Journalist and Author
Andrew Nagorski is a former Newsweek foreign correspondent and editor and the author of six books.
He was Newsweek’s Berlin bureau chief from 1996 to 1999, and its Warsaw bureau chief from 1990 to 1994. He has served two tours of duty as Newsweek’s Moscow bureau chief, first in the early 1980s and then from 1995 to 1996. He has been honored three times by the Overseas Press Club for his reporting.
In 1982, he gained international notoriety when the Soviet government, angry about his enterprising reporting, expelled him from the country. After spending the next two and a half years as Rome bureau chief, he became Bonn bureau chief.
From 1978 to 1980, Mr. Nagorski was the Hong Kong-based Asian regional editor for Newsweek International and then as Hong Kong Bureau Chief. After joining Newsweek International in 1973 as an associate editor, he was its assistant managing editor from 1977 to 1978.

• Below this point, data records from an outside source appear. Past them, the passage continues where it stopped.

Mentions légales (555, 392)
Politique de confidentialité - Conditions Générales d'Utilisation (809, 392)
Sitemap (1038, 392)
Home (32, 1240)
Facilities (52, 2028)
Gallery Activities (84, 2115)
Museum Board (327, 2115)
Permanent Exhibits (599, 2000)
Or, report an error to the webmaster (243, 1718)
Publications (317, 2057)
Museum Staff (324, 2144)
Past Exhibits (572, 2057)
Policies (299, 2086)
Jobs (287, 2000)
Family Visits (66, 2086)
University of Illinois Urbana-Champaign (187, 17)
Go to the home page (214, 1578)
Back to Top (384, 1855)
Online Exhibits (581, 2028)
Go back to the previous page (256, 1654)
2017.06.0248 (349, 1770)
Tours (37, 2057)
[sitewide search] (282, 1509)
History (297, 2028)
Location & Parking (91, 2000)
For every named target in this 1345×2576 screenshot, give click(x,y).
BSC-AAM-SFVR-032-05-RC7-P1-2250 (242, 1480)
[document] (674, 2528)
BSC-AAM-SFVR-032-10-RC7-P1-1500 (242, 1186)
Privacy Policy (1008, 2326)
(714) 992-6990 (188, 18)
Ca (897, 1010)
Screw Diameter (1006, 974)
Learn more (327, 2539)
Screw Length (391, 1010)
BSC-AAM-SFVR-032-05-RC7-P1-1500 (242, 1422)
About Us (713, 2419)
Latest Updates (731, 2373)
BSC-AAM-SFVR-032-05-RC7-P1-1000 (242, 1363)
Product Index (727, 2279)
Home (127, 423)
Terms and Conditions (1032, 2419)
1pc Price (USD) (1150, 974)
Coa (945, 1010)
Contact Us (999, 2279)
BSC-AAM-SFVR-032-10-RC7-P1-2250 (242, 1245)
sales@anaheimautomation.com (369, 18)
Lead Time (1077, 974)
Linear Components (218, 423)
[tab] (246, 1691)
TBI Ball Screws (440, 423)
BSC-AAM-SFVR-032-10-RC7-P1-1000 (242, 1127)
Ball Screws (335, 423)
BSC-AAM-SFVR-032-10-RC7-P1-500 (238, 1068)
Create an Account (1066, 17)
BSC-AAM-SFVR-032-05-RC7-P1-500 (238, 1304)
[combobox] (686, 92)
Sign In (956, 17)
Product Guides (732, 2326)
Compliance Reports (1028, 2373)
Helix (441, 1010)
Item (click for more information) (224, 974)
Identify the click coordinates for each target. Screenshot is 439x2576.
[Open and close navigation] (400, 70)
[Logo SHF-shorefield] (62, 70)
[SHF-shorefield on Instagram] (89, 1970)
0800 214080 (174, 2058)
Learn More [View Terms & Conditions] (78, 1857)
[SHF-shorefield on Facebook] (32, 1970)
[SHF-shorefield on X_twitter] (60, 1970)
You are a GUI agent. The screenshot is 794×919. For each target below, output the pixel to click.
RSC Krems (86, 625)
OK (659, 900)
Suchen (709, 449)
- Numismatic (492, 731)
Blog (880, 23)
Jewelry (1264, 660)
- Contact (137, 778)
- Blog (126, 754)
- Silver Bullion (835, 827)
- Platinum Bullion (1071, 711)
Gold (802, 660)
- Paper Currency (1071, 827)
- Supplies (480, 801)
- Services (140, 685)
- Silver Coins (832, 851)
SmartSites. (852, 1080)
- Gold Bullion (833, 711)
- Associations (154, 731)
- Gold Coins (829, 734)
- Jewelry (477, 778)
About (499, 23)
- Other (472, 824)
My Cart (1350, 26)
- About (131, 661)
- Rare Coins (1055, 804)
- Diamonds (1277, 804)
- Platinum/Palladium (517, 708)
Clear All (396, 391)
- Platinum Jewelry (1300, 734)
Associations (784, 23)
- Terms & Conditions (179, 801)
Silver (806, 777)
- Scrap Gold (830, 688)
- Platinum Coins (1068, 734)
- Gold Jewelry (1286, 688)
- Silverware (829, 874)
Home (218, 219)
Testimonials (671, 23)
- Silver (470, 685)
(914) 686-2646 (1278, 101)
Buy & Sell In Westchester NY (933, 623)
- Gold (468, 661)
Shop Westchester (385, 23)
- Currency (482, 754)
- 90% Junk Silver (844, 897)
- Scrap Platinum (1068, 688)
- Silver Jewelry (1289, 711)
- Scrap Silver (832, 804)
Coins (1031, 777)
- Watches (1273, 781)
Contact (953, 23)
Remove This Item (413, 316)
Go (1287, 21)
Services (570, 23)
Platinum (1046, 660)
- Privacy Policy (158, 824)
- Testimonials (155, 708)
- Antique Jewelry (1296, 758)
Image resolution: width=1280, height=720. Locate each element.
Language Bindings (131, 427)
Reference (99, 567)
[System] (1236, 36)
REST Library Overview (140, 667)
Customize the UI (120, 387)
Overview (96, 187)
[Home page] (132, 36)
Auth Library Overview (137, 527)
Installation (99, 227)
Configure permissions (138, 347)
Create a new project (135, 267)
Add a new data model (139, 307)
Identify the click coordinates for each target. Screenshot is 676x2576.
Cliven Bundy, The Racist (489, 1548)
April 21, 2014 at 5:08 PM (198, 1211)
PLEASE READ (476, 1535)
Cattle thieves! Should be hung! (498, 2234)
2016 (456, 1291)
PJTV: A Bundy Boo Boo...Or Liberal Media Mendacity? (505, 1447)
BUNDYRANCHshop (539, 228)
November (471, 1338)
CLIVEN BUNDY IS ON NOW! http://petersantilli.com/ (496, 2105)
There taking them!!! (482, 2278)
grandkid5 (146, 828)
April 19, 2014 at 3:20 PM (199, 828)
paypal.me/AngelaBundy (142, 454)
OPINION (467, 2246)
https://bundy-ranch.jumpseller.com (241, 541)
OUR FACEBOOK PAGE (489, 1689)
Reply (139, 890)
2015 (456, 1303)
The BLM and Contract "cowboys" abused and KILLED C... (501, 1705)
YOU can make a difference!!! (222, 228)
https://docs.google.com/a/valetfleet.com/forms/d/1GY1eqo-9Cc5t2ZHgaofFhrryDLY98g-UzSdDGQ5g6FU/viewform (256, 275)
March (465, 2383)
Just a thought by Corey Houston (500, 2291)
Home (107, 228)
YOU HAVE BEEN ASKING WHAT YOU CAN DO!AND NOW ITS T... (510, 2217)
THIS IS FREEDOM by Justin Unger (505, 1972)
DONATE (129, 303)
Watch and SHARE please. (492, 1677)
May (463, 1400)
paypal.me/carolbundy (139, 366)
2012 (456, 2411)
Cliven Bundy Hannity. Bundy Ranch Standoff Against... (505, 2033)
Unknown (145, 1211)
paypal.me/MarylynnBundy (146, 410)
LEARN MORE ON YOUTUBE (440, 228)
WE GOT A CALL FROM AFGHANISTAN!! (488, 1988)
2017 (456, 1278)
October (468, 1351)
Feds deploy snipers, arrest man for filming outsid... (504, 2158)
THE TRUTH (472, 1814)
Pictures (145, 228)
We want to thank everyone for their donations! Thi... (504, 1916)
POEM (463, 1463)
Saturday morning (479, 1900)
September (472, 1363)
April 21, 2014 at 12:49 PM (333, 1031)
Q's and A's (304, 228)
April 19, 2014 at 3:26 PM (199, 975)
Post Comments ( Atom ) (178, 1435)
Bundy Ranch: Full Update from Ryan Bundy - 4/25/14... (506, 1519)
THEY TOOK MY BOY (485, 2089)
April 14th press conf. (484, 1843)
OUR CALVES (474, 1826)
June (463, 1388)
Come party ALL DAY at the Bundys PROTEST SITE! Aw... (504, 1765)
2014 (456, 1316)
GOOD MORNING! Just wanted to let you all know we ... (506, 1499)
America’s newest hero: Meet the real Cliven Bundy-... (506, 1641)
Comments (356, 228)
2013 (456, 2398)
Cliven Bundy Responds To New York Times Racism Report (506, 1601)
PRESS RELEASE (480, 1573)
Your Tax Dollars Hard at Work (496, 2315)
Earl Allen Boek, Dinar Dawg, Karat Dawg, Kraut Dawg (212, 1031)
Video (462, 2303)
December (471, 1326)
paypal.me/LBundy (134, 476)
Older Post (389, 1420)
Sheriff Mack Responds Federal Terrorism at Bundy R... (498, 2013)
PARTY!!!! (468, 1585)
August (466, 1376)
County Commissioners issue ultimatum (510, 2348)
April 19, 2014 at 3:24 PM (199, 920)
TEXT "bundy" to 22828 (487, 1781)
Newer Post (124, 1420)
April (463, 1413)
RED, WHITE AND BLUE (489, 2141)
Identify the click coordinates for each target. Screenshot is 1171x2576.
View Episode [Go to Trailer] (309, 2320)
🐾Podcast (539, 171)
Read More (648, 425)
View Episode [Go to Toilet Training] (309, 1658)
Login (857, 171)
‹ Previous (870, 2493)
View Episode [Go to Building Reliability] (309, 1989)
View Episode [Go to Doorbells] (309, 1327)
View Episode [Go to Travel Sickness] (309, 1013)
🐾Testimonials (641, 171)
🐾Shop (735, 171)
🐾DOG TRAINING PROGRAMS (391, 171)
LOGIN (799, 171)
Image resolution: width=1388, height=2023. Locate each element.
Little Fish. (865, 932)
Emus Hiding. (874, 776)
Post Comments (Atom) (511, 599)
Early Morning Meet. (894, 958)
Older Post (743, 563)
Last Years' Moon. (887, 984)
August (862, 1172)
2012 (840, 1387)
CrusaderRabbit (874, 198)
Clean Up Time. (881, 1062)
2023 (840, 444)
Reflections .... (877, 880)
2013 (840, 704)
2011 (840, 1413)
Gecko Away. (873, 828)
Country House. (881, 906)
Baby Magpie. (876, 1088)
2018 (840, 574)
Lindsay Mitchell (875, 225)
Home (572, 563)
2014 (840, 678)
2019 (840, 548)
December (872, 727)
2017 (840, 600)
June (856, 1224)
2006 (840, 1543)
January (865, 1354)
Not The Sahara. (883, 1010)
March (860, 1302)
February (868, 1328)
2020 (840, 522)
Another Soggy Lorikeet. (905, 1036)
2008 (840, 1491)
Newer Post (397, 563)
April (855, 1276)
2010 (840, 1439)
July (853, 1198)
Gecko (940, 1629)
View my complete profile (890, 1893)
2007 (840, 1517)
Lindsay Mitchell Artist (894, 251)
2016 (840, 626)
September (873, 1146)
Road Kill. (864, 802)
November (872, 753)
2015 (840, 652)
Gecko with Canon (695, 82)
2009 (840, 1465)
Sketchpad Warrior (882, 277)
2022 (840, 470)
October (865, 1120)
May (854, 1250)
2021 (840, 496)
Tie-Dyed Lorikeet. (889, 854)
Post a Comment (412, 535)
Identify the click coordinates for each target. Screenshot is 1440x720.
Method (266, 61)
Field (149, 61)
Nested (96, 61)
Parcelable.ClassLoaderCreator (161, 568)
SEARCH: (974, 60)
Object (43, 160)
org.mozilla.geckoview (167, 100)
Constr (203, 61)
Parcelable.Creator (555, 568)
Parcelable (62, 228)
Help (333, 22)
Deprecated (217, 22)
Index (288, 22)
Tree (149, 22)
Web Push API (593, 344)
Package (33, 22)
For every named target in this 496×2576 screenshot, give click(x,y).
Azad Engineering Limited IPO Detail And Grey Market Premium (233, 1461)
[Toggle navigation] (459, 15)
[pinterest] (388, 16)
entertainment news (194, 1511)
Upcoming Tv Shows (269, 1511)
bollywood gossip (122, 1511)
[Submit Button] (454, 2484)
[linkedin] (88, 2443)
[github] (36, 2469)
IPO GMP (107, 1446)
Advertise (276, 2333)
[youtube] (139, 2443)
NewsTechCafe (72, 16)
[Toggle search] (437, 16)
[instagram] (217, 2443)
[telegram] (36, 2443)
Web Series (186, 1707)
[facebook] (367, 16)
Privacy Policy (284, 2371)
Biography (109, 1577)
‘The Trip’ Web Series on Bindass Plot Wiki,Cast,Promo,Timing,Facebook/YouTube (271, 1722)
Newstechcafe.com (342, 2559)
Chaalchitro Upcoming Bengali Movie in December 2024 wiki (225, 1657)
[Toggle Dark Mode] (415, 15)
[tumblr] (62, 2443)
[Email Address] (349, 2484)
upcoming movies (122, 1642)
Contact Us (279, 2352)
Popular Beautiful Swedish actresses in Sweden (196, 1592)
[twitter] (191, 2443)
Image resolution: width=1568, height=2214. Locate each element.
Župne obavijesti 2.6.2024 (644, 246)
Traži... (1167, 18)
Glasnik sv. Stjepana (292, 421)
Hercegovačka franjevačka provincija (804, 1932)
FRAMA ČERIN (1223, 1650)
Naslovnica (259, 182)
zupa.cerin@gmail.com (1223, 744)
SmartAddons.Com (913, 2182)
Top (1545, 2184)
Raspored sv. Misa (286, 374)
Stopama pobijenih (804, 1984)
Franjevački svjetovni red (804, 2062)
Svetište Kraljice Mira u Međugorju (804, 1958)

Mr. Nagorski is the author of several books: “Reluctant Farewell: An American Reporter’s Candid Look Inside the Soviet Union” (New Republic/Henry Holt, 1985), “The Birth of Freedom: Shaping Lives and Societies in the New Eastern Europe” (Simon & Schuster, 1993), and “The Greatest Battle: Stalin, Hitler, and the Desperate Struggle for Moscow That Changed the Course of World War II” (Simon & Schuster, 2007). His latest book Hitlerland: American Eyewitnesses to the Nazi Rise to Power was published by Simon and Schuster in March 2012.
He earned his B.A. degree Amherst College in Massachusetts and studied at the University of Krakow.